I mean every single person has got their own decision and choice.. what i can do now is to wait till mon.. but i dunno how am i going to survive these 3 days..

i admit i did mention i feel much stronger this time round.. but in actual fact.. i can tell u.. i feel worst.. well... i can only tell myself not to think, like i've said.. its all in my head.. its whether i want anot..

The feeling is like having so much trust and faith in a person.. and the person is the one who gain my trust.. through sincerity.. in the end.. every promises are broken

it's really hurting.. it is..

what i can do is cry out to feel better.. keep myself occupied..

I did ever think of eating pills to sleep forever.. i know its really stupid and its a form of running away... but i'm really upset and disappointed.. to the extend whereby i cant even breath..

My mum just asked me.. whether i really want to study overseas or go SIM.. i told her overseas.. she asked me to consider again.. cause she's afraid i will regret and i want to go is because i want to run away..

alright.. i admit initially i want to go overseas is to leave everything behind.. leaving all the past behind me.. i want to run away from this.. i dont want to face it.. cause i dunno if i will be hurt again.. i really dunno how to describe the feeling..

Human beings can be heartless.. when they feel like doing what they want.. they wouldnt even think of the other party..

As for leo.. i'm sad cause we've been through alot before we really get together... geraldine.. u should know how much we've been through before we get together.. every single obstacles, we managed to overcome. and we didnt give up.

i really feel blessed..i really feel i'm the luckiest girl to have him..

Someone being so understanding, caring and mature..

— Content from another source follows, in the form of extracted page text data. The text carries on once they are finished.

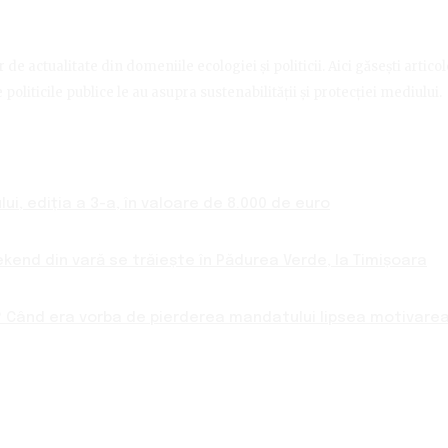
de actualitate din domeniile ecologiei și politicii. Aici găsești artico
politicile publice le au asupra sustenabilității și protecției mediului.
ui, ediția a 3-a, în valoare de 8.000 de euro
ekend din vară se trăiește în Pădurea Verde, la Timișoara
 Când era vorba de pierderea mandatului lipsea motivarea 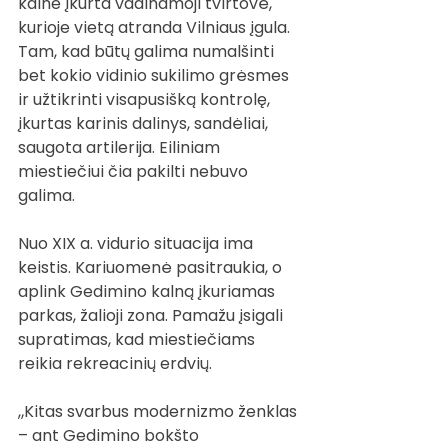
kalne įkurta vadinamoji tvirtovė, 
kurioje vietą atranda Vilniaus įgula. 
Tam, kad būtų galima numalšinti 
bet kokio vidinio sukilimo grėsmes 
ir užtikrinti visapusišką kontrolę, 
įkurtas karinis dalinys, sandėliai, 
saugota artilerija. Eiliniam 
miestiečiui čia pakilti nebuvo 
galima.
Nuo XIX a. vidurio situacija ima 
keistis. Kariuomenė pasitraukia, o 
aplink Gedimino kalną įkuriamas 
parkas, žalioji zona. Pamažu įsigali 
supratimas, kad miestiečiams 
reikia rekreacinių erdvių.
„Kitas svarbus modernizmo ženklas 
– ant Gedimino bokšto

i just dont understand.. why i cannot be compared to a clubbing girl.. someone whom he got to know in a week can move his heart.. how about me? did he spare a thought for me?

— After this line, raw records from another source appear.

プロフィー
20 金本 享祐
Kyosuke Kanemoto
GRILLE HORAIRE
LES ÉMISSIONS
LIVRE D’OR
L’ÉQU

i'm really suffering.. i really feel i dont deserve all these..he dont feel how much effort i've put in.. who is the one to be there for him when he's at his downest..

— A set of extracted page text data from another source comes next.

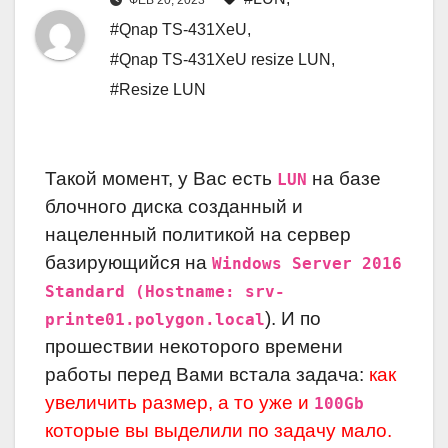
ФЕВ 20, 2023
#Qnap TS-431XeU
,
#Qnap TS-431XeU resize LUN
,
#Resize LUN
Такой момент, у Вас есть
на базе
LUN
блочного диска созданный и
нацеленный политикой на сервер
базирующийся на
Windows Server 2016
Standard (Hostname: srv-
). И по
printe01.polygon.local
прошествии некоторого времени
работы перед Вами встала задача:
как
увеличить размер, а то уже и
100Gb
которые вы выделили по задачу мало.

i can tell u.. i'm a faithful person... As much as i want to go out people whom leo doesnt like.. i will not do it.. cause i know he will be upset.. i know he will be disappointed.. and i know i have him in my heart.. i will think of how he will feel..

having so much promises, he tells me.. he is still playful.. he dont know if he will hurt me in future.. he says he ever thought of bring single.. which he can go ahead to play..

if you do not want to commit or settle down.. why in the first place.. u tried SO hard to chase me.. why wasting your time and my time..

i can say i've wasted 1 year.. but on the other hand.. i really feel happy with him for the past 1 year plus.. he's a much secure guy.. MUCH MORE better then joel..

People kept telling me dont think and all.. i can say its hard..only when one experience it.. then they can feel my pain..

it's the second time.. can you imagine how much hurt i've been through.. its really not easy for me..both were because of other girls... i really dont understand..

issit because i did wrong things in my previous life? and now i have to bear all the consequences..

i really need GOD to tell me.. i need god to ease my pain.. i need god to answer to my prayer..

how i wish i can leave this place this very moment.. to somewhere whereby no one knows me.. to heal my pain..

i'm really very very very sad..

no matter what's the outcome.. i'm prepared... i really need time to heal.. need time to think things through too..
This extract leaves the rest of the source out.